Micelio
20719(11-12-03)Corte Suprema de Justicia · Sala Penal2003

Magistrado ponente: Álvaro Orlando Pérez Pinzón

Decreto 100 de 1980Ley 522 de 1999

Proceso Nº 15 Segunda 20.719 ANA SOFÍA REVELO RODRÍGUEZ Proceso No 20719 CORTE SUPREMA DE JUSTICIA SALA DE CASACIÓN PENAL MAGISTRADO PONENTE ÁLVARO ORLANDO PÉREZ PINZÓN Aprobado: Acta No. 132 Bogotá, D. C., once (11) de diciembre del dos mil tres (2003). VISTOS Mediante providencia del 17 de junio del 2003, la Fiscalía Tercera Penal Militar ante el Tribunal Superior Militar, acusó a la capitana del Ejército Nacional Ana Sofía Revelo Rodríguez, como responsable de los delitos de prevaricato por acción y privación ilegal de la libertad, previstos en los artículos 207 y 251 del Decreto 2550 de 1988 y cometidos en ejercicio de sus funciones de Juez 111 de Instrucción Penal Militar de Leticia. La representante del Ministerio Público y la procesada interpusieron recurso principal de reposición y subsidiario de apelación, reclamando la cesación de procedimiento, por cuanto, en virtud del principio de favorabilidad, la acción penal había prescrito.

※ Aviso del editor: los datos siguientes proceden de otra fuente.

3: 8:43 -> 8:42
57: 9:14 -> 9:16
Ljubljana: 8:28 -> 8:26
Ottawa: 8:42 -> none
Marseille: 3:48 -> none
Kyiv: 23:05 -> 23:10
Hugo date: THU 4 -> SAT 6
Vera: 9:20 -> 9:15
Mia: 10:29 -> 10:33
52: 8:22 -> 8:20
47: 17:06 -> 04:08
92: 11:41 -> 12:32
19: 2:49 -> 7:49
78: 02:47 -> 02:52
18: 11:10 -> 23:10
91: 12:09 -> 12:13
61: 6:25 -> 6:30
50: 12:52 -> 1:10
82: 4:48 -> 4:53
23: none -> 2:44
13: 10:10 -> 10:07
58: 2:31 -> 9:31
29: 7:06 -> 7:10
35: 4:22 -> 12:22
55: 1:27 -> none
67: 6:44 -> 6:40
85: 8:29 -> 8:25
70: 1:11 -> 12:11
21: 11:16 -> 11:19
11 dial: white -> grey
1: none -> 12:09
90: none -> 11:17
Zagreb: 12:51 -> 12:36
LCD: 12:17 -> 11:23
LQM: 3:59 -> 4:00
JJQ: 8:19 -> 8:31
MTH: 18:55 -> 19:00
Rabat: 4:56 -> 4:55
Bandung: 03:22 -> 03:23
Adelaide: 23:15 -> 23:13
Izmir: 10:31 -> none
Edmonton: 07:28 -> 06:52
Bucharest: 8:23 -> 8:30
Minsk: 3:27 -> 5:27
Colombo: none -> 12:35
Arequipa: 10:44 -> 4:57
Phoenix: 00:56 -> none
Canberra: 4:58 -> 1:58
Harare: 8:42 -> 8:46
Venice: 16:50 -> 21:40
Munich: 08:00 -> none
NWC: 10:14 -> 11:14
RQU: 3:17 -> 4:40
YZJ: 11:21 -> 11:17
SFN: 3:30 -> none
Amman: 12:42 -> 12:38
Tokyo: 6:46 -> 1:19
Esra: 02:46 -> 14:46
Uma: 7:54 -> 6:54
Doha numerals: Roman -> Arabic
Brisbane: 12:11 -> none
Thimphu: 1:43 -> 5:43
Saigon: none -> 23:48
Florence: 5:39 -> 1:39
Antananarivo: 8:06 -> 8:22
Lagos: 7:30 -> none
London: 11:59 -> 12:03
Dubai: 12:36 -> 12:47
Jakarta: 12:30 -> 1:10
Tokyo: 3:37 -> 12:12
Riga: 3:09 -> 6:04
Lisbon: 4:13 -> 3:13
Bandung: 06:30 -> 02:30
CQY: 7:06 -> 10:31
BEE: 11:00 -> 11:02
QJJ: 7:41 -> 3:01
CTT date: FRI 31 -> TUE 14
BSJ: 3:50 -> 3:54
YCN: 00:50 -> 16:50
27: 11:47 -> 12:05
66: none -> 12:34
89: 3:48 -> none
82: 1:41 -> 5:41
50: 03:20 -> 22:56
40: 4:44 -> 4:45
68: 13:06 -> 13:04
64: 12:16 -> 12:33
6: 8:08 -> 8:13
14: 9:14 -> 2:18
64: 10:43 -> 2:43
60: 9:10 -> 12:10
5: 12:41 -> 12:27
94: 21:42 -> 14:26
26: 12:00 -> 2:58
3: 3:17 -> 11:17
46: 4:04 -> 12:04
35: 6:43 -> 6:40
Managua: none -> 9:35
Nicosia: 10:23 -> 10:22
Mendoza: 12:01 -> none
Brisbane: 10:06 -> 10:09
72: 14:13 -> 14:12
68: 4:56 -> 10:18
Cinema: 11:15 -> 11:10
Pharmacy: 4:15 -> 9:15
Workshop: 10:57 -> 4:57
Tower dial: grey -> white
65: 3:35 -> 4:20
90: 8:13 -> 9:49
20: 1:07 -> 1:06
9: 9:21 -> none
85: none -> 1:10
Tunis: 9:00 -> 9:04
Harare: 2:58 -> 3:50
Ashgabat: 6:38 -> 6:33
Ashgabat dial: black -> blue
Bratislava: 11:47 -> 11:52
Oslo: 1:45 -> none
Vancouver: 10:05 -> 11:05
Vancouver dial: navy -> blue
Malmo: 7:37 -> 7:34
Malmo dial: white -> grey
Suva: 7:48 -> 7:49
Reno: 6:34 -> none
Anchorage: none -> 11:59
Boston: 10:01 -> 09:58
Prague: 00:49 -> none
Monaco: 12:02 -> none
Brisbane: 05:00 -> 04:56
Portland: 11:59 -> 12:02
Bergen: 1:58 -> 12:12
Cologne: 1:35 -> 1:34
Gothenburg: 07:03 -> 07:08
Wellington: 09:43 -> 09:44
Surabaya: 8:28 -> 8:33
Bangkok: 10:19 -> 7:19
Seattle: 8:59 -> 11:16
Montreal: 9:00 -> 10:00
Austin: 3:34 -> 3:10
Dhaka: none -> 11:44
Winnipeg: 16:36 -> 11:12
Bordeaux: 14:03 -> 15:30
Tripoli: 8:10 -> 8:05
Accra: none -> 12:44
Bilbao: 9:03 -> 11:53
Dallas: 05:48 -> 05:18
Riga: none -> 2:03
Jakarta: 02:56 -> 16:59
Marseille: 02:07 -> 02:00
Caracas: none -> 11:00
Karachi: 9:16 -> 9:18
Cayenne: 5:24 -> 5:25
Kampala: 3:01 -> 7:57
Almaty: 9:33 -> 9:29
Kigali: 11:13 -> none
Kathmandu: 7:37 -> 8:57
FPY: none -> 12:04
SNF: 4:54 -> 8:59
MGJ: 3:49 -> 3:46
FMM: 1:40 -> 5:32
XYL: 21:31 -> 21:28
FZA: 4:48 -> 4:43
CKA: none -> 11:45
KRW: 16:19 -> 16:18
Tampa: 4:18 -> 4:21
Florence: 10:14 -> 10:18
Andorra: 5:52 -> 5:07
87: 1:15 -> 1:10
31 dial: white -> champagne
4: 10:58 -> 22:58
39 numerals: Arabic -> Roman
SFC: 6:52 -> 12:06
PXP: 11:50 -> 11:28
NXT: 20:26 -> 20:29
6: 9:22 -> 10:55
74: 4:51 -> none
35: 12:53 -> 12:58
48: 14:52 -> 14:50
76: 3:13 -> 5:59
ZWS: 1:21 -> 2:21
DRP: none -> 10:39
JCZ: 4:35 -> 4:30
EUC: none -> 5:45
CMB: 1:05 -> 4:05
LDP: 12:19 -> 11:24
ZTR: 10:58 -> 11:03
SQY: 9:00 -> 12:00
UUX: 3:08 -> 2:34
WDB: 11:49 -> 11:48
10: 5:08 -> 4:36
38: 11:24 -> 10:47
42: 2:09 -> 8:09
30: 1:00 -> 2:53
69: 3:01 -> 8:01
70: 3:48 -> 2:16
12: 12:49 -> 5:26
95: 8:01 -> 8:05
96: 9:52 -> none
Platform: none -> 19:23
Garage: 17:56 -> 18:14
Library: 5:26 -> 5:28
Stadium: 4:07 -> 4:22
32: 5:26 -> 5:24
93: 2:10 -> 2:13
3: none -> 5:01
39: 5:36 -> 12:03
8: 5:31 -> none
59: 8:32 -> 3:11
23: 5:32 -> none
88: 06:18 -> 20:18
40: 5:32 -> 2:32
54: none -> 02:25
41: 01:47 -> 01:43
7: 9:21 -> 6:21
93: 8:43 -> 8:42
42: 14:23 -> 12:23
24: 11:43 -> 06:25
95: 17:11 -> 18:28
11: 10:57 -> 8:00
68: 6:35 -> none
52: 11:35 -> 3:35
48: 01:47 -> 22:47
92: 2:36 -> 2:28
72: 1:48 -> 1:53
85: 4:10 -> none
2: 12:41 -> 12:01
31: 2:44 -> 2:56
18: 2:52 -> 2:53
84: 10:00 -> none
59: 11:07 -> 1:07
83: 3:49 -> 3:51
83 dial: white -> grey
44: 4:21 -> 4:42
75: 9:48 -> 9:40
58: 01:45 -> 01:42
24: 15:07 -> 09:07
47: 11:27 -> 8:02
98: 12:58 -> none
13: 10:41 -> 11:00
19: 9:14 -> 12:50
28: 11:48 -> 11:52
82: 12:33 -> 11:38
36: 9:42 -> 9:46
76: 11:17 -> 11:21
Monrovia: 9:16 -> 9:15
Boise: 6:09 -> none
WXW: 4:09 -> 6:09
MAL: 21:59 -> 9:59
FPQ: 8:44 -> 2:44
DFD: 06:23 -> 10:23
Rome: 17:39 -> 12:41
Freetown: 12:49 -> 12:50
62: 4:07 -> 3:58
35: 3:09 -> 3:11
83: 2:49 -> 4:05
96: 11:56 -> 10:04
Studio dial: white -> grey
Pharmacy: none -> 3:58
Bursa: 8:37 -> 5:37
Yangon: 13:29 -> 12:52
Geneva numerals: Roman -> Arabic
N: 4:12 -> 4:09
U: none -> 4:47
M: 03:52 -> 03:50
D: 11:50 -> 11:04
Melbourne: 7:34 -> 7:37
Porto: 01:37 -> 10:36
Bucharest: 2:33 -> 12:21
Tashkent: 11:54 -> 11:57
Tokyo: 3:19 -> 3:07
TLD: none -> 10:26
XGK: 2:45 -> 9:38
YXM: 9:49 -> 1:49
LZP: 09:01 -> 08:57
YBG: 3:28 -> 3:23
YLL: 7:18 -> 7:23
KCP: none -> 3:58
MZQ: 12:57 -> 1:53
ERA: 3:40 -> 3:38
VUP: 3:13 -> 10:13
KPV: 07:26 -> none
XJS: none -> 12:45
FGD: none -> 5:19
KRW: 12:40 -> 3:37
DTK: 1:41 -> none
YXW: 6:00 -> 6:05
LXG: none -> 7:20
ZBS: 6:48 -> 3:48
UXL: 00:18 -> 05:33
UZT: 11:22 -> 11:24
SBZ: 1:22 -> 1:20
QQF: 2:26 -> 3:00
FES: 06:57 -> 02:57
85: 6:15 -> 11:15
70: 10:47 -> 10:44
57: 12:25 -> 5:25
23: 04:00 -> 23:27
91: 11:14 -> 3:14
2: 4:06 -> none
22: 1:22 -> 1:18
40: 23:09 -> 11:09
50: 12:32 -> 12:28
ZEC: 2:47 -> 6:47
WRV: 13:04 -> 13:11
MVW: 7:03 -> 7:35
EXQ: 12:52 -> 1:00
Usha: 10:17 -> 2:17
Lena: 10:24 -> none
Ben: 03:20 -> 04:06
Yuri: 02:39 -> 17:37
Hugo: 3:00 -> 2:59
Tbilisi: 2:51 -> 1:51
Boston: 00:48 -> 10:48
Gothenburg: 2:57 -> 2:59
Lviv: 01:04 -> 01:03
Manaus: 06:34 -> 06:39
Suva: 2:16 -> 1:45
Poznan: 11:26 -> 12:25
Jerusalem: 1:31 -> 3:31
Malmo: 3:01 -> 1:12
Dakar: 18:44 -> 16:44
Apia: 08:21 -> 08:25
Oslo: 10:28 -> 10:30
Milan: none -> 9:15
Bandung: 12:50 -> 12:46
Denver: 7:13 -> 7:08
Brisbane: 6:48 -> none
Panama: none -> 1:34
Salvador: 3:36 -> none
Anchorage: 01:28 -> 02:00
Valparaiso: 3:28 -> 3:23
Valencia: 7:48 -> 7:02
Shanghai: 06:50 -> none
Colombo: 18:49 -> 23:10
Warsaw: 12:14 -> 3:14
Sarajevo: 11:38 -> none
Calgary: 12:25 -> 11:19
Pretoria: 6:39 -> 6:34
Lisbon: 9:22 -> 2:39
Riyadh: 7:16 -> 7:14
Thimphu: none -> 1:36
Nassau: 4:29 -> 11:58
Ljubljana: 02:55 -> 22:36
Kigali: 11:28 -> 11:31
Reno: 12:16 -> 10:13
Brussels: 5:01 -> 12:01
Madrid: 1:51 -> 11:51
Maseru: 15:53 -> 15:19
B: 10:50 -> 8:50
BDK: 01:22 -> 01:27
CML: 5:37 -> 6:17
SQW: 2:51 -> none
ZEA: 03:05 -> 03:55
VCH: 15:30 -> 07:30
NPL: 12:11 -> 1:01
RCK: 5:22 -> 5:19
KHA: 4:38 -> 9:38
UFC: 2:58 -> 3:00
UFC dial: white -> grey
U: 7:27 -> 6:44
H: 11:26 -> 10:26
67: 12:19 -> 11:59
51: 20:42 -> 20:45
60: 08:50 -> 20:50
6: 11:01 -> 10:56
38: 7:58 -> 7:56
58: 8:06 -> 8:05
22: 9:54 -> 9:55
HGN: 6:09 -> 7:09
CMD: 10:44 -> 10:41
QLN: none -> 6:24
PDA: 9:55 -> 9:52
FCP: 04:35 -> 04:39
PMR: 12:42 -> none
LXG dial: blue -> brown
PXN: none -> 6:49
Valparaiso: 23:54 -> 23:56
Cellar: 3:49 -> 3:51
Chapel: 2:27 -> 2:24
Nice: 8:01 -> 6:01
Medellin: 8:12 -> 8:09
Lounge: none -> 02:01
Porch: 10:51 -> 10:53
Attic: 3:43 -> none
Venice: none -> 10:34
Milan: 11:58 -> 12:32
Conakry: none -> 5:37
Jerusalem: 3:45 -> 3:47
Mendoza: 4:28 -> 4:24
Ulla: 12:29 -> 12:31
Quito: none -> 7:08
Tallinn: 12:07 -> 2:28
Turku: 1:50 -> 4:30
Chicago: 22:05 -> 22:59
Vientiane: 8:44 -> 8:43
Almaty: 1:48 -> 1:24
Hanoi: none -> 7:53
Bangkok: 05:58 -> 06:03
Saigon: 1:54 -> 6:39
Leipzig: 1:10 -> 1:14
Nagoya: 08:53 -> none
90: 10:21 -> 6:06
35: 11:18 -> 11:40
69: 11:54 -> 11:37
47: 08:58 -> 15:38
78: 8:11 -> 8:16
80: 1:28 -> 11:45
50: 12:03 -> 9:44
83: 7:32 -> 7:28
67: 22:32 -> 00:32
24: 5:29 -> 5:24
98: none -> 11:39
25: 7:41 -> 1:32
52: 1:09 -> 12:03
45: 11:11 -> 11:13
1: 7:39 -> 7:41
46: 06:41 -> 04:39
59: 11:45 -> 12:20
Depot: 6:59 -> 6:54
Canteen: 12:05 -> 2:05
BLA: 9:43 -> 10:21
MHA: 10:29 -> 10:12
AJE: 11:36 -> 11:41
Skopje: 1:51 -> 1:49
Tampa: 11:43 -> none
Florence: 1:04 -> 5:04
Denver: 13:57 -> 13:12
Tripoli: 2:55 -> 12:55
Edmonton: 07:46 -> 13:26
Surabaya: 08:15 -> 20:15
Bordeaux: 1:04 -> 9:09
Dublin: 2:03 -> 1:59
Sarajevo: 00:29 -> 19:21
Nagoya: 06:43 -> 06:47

El 11 de julio siguiente, el instructor aceptó el reclamo. Declaró la prescripción y la cesación de procedimiento a favor de la sindicada, respecto de aquellas conductas. La Sala se pronuncia sobre el grado jurisdiccional de la consulta que se dispuso en relación con la última decisión. También, respecto de la cesación de procedimiento decretada en el calificatorio del 13 de febrero anterior, en razón del punible de falsedad material de particular en documento público.

HECHOS Y ACTUACIÓN PROCESAL 1. El 11 de septiembre de 1996, el Oficial de Guardia del Ejército Nacional, con sede en Leticia, informó a sus superiores que en ronda practicada a las 21:35 horas constató que el soldado Julián Antonio Morales había abandonado su puesto de centinela. 2. Con base en ese hecho, la abogada y entonces teniente Ana Sofía Revelo Rodríguez, en su condición de Juez 111 de Instrucción Penal Militar, abrió investigación el 26 de septiembre de ese año. El soldado Morales fue capturado el día 27.

La funcionaria decretó la detención preventiva del procesado el 27 de septiembre de 1996, sin que previamente lo escuchara en indagatoria, lo cual hizo el 28 de octubre. Cuando se dio cuenta de la irregularidad, ordenó a la secretaria que cambiara la primera hoja del acta de descargos y pusiera como fecha el 26 de septiembre, en lugar del 28 de octubre.

La empleada elaboró el documento, pero finalmente se desistió de su incorporación al expediente. 3. Adelantada la correspondiente investigación, y luego de superar múltiples incidentes respecto del funcionario competente, el 13 de febrero del 2003 se calificó el proceso, acusando a la funcionaria del delito de falsedad ideológica en ejercicio de funciones, declarando la prescripción por los de prevaricato por acción y privación ilegal de la libertad, y cesando el procedimiento por el de falsedad material en documento público. 4.

Con auto del 22 de mayo anterior, la Sala de Casación Penal de la Corte Suprema de Justicia revocó la decisión, en cuanto decretó la prescripción de la acción penal, porque el tiempo transcurrido era inferior al legal, pues se imponía aplicar el agravante del artículo 82 del Decreto 100 de 1980. 5. El expediente retornó al A quo, quien adoptó las decisiones objeto del grado de jurisdicción. LAS PROVIDENCIAS DE LA FISCALÍA 1.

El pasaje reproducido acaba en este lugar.